*** Opening of The input ***
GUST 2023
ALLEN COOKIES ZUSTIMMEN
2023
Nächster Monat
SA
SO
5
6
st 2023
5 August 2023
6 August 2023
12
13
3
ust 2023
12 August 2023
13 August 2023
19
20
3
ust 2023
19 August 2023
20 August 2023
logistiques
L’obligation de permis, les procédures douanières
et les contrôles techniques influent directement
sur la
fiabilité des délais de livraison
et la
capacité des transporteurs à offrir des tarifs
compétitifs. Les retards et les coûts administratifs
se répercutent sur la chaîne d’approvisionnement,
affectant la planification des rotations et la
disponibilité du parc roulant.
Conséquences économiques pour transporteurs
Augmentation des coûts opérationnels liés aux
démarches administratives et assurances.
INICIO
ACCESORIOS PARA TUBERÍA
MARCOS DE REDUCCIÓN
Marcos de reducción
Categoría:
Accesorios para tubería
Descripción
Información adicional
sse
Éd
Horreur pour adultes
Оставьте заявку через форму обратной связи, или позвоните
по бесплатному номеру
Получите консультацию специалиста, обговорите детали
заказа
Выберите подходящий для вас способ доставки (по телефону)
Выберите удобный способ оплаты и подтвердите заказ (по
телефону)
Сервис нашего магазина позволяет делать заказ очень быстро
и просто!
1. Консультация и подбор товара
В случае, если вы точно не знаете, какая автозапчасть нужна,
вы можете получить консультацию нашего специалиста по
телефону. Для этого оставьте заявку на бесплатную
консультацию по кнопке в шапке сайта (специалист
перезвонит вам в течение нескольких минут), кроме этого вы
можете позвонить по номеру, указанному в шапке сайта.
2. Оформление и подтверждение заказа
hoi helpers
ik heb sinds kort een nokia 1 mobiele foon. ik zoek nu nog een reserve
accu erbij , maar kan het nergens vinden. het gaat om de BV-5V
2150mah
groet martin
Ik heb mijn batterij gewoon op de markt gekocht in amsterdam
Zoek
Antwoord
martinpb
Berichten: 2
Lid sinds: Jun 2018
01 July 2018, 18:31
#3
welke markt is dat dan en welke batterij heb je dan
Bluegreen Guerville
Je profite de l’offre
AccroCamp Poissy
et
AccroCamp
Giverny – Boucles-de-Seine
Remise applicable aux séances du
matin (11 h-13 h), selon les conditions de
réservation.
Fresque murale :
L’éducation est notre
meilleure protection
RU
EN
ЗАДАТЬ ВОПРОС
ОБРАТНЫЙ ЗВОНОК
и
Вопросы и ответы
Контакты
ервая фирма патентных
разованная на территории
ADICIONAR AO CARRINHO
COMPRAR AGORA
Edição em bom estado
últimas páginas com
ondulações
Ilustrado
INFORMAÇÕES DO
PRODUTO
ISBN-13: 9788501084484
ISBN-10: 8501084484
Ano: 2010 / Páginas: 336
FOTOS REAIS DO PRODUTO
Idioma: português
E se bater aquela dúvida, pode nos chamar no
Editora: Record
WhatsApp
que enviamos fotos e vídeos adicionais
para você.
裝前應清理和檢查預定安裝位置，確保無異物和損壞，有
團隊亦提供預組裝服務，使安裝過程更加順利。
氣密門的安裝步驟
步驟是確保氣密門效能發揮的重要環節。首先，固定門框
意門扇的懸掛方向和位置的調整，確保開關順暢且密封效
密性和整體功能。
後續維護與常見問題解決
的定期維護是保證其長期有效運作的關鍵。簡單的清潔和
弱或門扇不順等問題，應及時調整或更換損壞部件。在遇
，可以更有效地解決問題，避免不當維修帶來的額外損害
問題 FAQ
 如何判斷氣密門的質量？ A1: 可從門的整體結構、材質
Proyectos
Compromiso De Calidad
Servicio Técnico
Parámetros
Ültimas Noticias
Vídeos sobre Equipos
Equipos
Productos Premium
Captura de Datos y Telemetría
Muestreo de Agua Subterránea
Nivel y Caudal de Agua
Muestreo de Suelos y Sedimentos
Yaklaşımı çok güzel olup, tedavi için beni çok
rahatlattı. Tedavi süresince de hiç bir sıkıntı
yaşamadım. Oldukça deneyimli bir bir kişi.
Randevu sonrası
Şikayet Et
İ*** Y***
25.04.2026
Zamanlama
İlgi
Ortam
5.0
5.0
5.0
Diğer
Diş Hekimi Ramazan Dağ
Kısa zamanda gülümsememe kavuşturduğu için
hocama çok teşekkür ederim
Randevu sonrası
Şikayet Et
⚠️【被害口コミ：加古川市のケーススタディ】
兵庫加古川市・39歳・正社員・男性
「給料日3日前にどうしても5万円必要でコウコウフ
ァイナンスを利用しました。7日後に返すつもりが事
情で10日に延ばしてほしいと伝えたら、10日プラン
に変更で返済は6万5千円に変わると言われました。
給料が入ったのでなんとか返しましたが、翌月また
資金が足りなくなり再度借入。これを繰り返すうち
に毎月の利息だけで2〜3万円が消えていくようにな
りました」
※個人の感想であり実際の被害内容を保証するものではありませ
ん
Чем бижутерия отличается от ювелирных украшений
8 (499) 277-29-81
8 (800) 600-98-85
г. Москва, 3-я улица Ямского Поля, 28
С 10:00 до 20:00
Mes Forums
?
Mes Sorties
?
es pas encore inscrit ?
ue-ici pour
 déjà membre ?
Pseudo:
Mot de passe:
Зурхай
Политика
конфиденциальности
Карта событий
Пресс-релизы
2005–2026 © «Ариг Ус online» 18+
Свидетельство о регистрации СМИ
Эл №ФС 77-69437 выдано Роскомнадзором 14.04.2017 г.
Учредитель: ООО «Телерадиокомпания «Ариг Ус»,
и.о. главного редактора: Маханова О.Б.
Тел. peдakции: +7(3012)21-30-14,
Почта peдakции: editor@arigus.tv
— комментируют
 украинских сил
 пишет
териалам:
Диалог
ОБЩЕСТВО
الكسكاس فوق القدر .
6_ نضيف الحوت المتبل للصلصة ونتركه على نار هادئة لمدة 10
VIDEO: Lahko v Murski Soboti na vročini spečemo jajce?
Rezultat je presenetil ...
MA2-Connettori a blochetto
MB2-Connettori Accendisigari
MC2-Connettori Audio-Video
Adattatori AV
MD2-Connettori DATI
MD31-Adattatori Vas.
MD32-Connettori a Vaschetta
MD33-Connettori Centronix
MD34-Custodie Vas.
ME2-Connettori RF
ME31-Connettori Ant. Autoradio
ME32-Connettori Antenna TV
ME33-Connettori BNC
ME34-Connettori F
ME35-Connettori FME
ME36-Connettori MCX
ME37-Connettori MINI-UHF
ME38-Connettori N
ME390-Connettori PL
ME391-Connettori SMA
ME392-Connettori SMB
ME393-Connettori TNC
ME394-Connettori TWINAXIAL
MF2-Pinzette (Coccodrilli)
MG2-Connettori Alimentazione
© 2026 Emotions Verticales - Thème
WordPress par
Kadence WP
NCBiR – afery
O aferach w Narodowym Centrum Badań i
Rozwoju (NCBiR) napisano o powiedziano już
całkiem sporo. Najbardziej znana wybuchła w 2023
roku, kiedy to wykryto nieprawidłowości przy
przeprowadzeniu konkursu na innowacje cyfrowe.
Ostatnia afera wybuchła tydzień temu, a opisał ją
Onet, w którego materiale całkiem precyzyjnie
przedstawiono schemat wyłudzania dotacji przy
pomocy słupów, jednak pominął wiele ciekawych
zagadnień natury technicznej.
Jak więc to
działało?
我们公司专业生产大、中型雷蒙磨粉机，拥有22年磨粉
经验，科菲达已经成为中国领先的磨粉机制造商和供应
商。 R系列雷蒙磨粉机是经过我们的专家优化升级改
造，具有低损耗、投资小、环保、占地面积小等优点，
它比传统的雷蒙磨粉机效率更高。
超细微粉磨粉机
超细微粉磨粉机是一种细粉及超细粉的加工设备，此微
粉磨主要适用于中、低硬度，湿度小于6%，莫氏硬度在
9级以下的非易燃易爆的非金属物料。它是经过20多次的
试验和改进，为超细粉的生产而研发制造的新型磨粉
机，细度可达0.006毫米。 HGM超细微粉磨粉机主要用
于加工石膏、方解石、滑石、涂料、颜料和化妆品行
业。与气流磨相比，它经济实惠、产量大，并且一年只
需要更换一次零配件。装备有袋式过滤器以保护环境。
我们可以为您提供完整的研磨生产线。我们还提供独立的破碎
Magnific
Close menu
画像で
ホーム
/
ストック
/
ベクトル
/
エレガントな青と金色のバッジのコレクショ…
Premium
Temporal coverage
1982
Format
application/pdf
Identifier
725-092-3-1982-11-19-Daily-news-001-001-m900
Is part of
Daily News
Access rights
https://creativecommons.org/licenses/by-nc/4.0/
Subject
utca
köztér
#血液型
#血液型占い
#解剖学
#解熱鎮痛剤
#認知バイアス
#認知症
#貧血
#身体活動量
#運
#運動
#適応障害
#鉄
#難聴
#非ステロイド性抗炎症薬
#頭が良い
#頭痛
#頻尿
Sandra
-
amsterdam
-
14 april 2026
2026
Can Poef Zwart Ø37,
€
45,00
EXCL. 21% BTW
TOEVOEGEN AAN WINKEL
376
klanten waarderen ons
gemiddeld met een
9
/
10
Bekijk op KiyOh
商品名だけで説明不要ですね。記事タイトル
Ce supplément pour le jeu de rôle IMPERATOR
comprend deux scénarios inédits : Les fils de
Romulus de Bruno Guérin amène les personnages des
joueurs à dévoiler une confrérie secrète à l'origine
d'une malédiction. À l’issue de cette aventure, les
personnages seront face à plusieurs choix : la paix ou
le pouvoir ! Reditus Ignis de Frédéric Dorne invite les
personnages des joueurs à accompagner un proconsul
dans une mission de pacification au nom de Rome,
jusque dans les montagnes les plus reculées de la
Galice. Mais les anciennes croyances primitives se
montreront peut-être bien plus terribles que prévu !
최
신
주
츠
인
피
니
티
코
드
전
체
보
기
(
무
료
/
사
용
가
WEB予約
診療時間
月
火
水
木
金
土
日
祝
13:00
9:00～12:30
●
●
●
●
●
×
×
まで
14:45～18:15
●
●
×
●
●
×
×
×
*** Close of The input ***
Find the word "Выберите" in the entries and show each line where it is found.

[Answer below]
Выберите подходящий для вас способ доставки (по телефону)
Выберите удобный способ оплаты и подтвердите заказ (по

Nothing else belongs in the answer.